Records for this exercise.

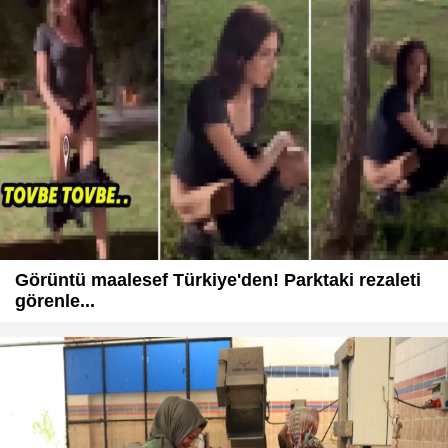
Görüntü maalesef Türkiye'den! Parktaki rezaleti
görenle...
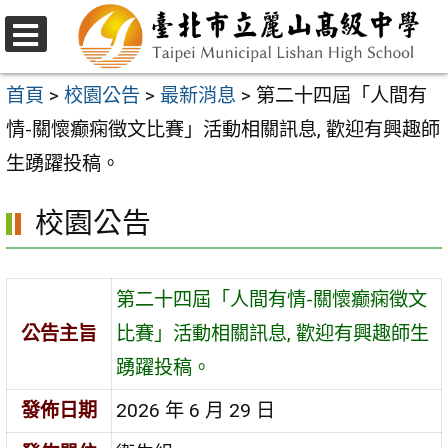
跳
至
選
主
單
首頁
>
校園公告
>
最新消息
>
第二十四屆「人間有
要
情-關懷癫痫徵文比賽」活動相關訊息, 歡迎有興趣師
內
生踴躍投稿。
容
校園公告
區
第二十四屆「人間有情-關懷癫痫徵文
公告主旨
比賽」活動相關訊息, 歡迎有興趣師生
踴躍投稿。
發佈日期
2026 年 6 月 29 日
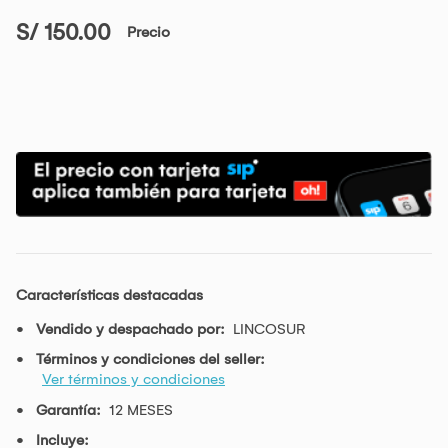
S/ 150.00
Precio
Características destacadas
Vendido y despachado por:
LINCOSUR
Términos y condiciones del seller:
Ver términos y condiciones
Garantía:
12 MESES
Incluye:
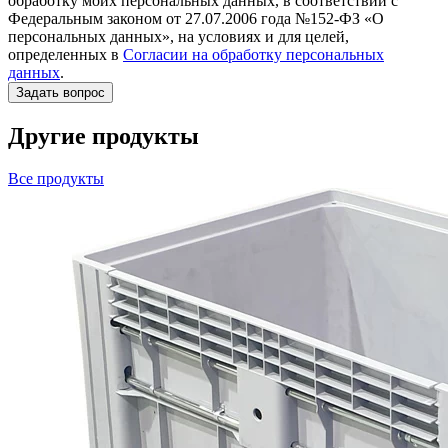
обработку моих персональных данных, в соответствии с
Федеральным законом от 27.07.2006 года №152-ФЗ «О
персональных данных», на условиях и для целей,
определенных в
Согласии на обработку персональных
данных
.
Другие продукты
Все продукты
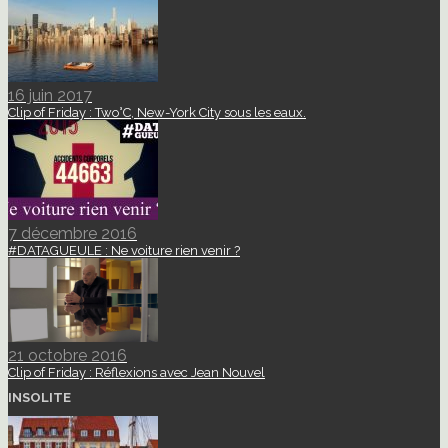
16 juin 2017
Clip of Friday : Two°C, New-York City sous les eaux.
7 décembre 2016
#DATAGUEULE : Ne voiture rien venir ?
21 octobre 2016
Clip of Friday : Réflexions avec Jean Nouvel
INSOLITE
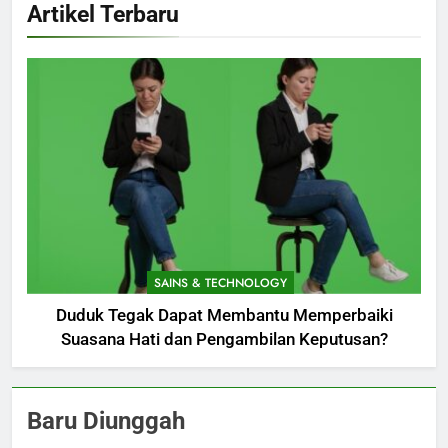
Artikel Terbaru
SAINS & TECHNOLOGY
Duduk Tegak Dapat Membantu Memperbaiki
Suasana Hati dan Pengambilan Keputusan?
Baru Diunggah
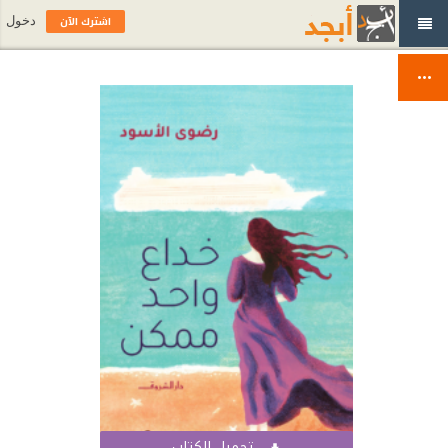
اشترك الآن
دخول
تحميل الكتاب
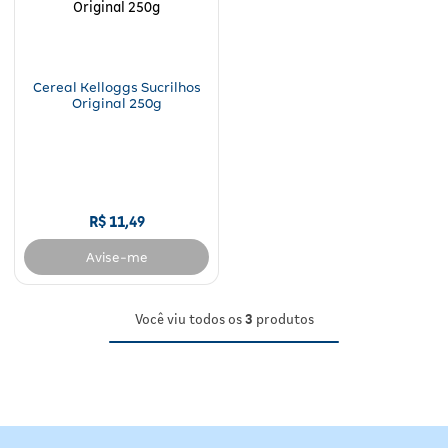
Fitoterápicos e Homeopáticos
Parar de fumar
Cereal Kelloggs Sucrilhos
Original 250g
R$
11
,
49
Avise-me
Você viu todos os
3
produtos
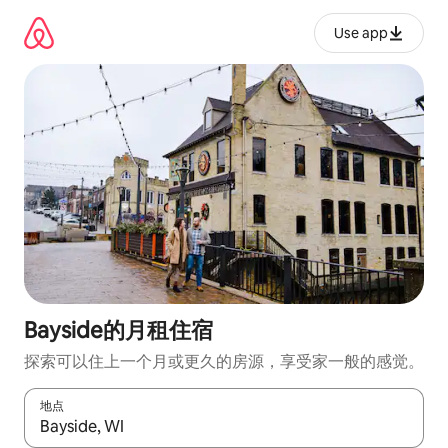
跳
至
Use app
内
容
Bayside的月租住宿
探索可以住上一个月或更久的房源，享受家一般的感觉。
地点
如有搜索结果，请使用上下方向键查看，或通过点击或滑动手势浏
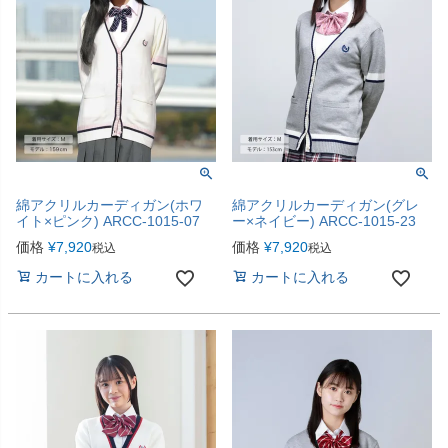
綿アクリルカーディガン(ホワ
綿アクリルカーディガン(グレ
イト×ピンク) ARCC-1015-07
ー×ネイビー) ARCC-1015-23
価格
¥
7,920
価格
¥
7,920
税込
税込
カートに入れる
カートに入れる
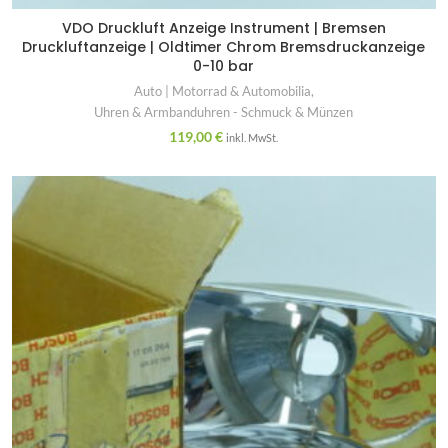
VDO Druckluft Anzeige Instrument | Bremsen
Druckluftanzeige | Oldtimer Chrom Bremsdruckanzeige
0-10 bar
Auto | Motorrad & Automobilia
,
Uhren & Armbanduhren - Schmuck & Münzen
119,00
€
inkl. MwSt.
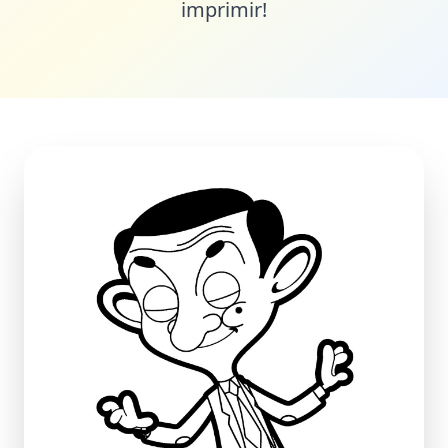
imprimir!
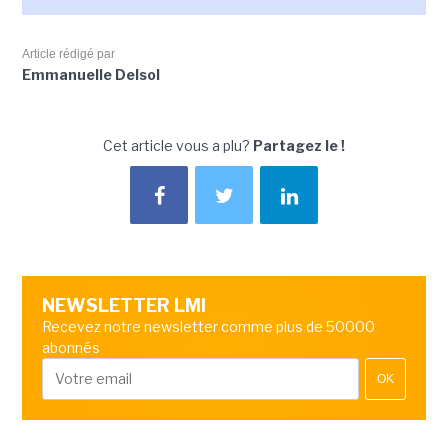
Article rédigé par
Emmanuelle Delsol
Cet article vous a plu?
Partagez le !
NEWSLETTER LMI
Recevez notre newsletter comme plus de 50000
abonnés
OK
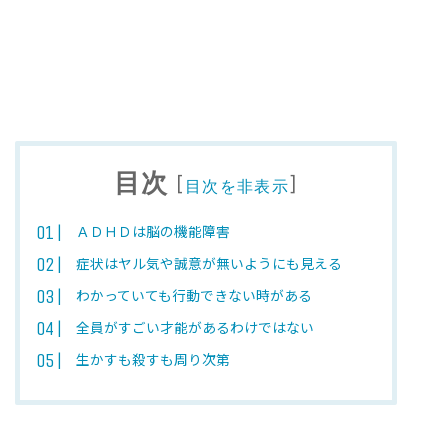
目次
[
]
目次を非表示
ＡＤＨＤは脳の機能障害
症状はヤル気や誠意が無いようにも見える
わかっていても行動できない時がある
全員がすごい才能があるわけではない
生かすも殺すも周り次第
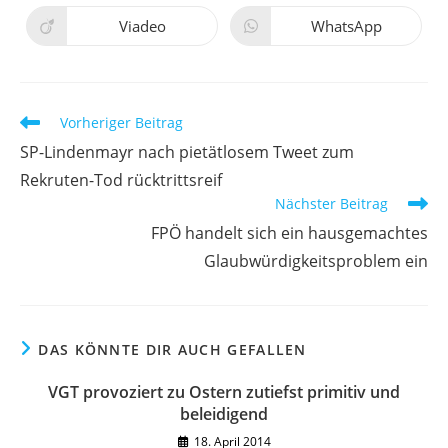
einem
einem
neuen
neuen
Viadeo
WhatsApp
Öffnet
Öffnet
Fenster
Fenster
in
in
einem
einem
neuen
neuen
Fenster
Fenster
Weitere
Vorheriger Beitrag
Artikel
SP-Lindenmayr nach pietätlosem Tweet zum
ansehen
Rekruten-Tod rücktrittsreif
Nächster Beitrag
FPÖ handelt sich ein hausgemachtes
Glaubwürdigkeitsproblem ein
DAS KÖNNTE DIR AUCH GEFALLEN
VGT provoziert zu Ostern zutiefst primitiv und
beleidigend
18. April 2014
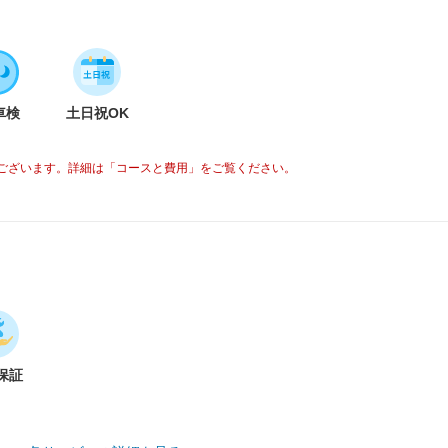
車検
土日祝OK
ございます。詳細は「コースと費用」をご覧ください。
保証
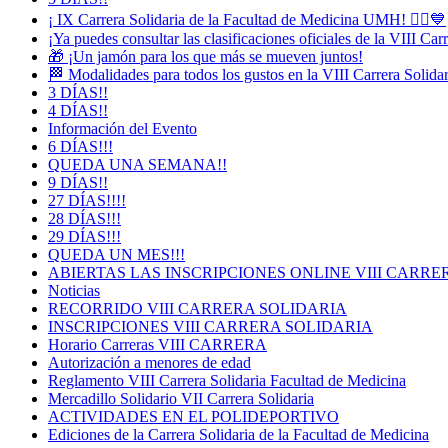
¡ IX Carrera Solidaria de la Facultad de Medicina UMH! 🏃‍♀️💙
¡Ya puedes consultar las clasificaciones oficiales de la VIII Ca
🎁 ¡Un jamón para los que más se mueven juntos!
🏁 Modalidades para todos los gustos en la VIII Carrera Solida
3 DÍAS!!
4 DÍAS!!
Información del Evento
6 DÍAS!!!
QUEDA UNA SEMANA!!
9 DÍAS!!
27 DÍAS!!!!
28 DÍAS!!!
29 DÍAS!!!
QUEDA UN MES!!!
ABIERTAS LAS INSCRIPCIONES ONLINE VIII CARRE
Noticias
RECORRIDO VIII CARRERA SOLIDARIA
INSCRIPCIONES VIII CARRERA SOLIDARIA
Horario Carreras VIII CARRERA
Autorización a menores de edad
Reglamento VIII Carrera Solidaria Facultad de Medicina
Mercadillo Solidario VII Carrera Solidaria
ACTIVIDADES EN EL POLIDEPORTIVO
Ediciones de la Carrera Solidaria de la Facultad de Medicina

Your goal. Write out the listing word for word, omitting the pictures it holds.

Expected output.
Görüntü maalesef Türkiye'den! Parktaki rezaleti
görenle...
跳
至
選
主
單
首頁
>
校園公告
>
最新消息
>
第二十四屆「人間有
要
情-關懷癫痫徵文比賽」活動相關訊息, 歡迎有興趣師
內
生踴躍投稿。
容
校園公告
區
第二十四屆「人間有情-關懷癫痫徵文
公告主旨
比賽」活動相關訊息, 歡迎有興趣師生
踴躍投稿。
發佈日期
2026 年 6 月 29 日
S/ 150.00
Precio
Características destacadas
Vendido y despachado por:
LINCOSUR
Términos y condiciones del seller:
Ver términos y condiciones
Garantía:
12 MESES
Incluye:
обработку моих персональных данных, в соответствии с
Федеральным законом от 27.07.2006 года №152-ФЗ «О
персональных данных», на условиях и для целей,
определенных в
Согласии на обработку персональных
данных
.
Другие продукты
Все продукты
16 juin 2017
Clip of Friday : Two°C, New-York City sous les eaux.
7 décembre 2016
#DATAGUEULE : Ne voiture rien venir ?
21 octobre 2016
Clip of Friday : Réflexions avec Jean Nouvel
INSOLITE
Artikel Terbaru
SAINS & TECHNOLOGY
Duduk Tegak Dapat Membantu Memperbaiki
Suasana Hati dan Pengambilan Keputusan?
Baru Diunggah
اشترك الآن
دخول
تحميل الكتاب
Fitoterápicos e Homeopáticos
Parar de fumar
Cereal Kelloggs Sucrilhos
Original 250g
R$
11
,
49
Avise-me
Você viu todos os
3
produtos
跳
至
Use app
内
容
Bayside的月租住宿
探索可以住上一个月或更久的房源，享受家一般的感觉。
地点
如有搜索结果，请使用上下方向键查看，或通过点击或滑动手势浏
綿アクリルカーディガン(ホワ
綿アクリルカーディガン(グレ
イト×ピンク) ARCC-1015-07
ー×ネイビー) ARCC-1015-23
価格
¥
7,920
価格
¥
7,920
税込
税込
カートに入れる
カートに入れる
VDO Druckluft Anzeige Instrument | Bremsen
Druckluftanzeige | Oldtimer Chrom Bremsdruckanzeige
0-10 bar
Auto | Motorrad & Automobilia
,
Uhren & Armbanduhren - Schmuck & Münzen
119,00
€
inkl. MwSt.
imprimir!
Article rédigé par
Emmanuelle Delsol
Cet article vous a plu?
Partagez le !
NEWSLETTER LMI
Recevez notre newsletter comme plus de 50000
abonnés
OK
目次
[
]
目次を非表示
ＡＤＨＤは脳の機能障害
症状はヤル気や誠意が無いようにも見える
わかっていても行動できない時がある
全員がすごい才能があるわけではない
生かすも殺すも周り次第
einem
einem
neuen
neuen
Viadeo
WhatsApp
Öffnet
Öffnet
Fenster
Fenster
in
in
einem
einem
neuen
neuen
Fenster
Fenster
Weitere
Vorheriger Beitrag
Artikel
SP-Lindenmayr nach pietätlosem Tweet zum
ansehen
Rekruten-Tod rücktrittsreif
Nächster Beitrag
FPÖ handelt sich ein hausgemachtes
Glaubwürdigkeitsproblem ein
DAS KÖNNTE DIR AUCH GEFALLEN
VGT provoziert zu Ostern zutiefst primitiv und
beleidigend
18. April 2014
車検
土日祝OK
ございます。詳細は「コースと費用」をご覧ください。
保証
¡ IX Carrera Solidaria de la Facultad de Medicina UMH! 🏃‍♀️💙
¡Ya puedes consultar las clasificaciones oficiales de la VIII Ca
🎁 ¡Un jamón para los que más se mueven juntos!
🏁 Modalidades para todos los gustos en la VIII Carrera Solida
3 DÍAS!!
4 DÍAS!!
Información del Evento
6 DÍAS!!!
QUEDA UNA SEMANA!!
9 DÍAS!!
27 DÍAS!!!!
28 DÍAS!!!
29 DÍAS!!!
QUEDA UN MES!!!
ABIERTAS LAS INSCRIPCIONES ONLINE VIII CARRE
Noticias
RECORRIDO VIII CARRERA SOLIDARIA
INSCRIPCIONES VIII CARRERA SOLIDARIA
Horario Carreras VIII CARRERA
Autorización a menores de edad
Reglamento VIII Carrera Solidaria Facultad de Medicina
Mercadillo Solidario VII Carrera Solidaria
ACTIVIDADES EN EL POLIDEPORTIVO
Ediciones de la Carrera Solidaria de la Facultad de Medicina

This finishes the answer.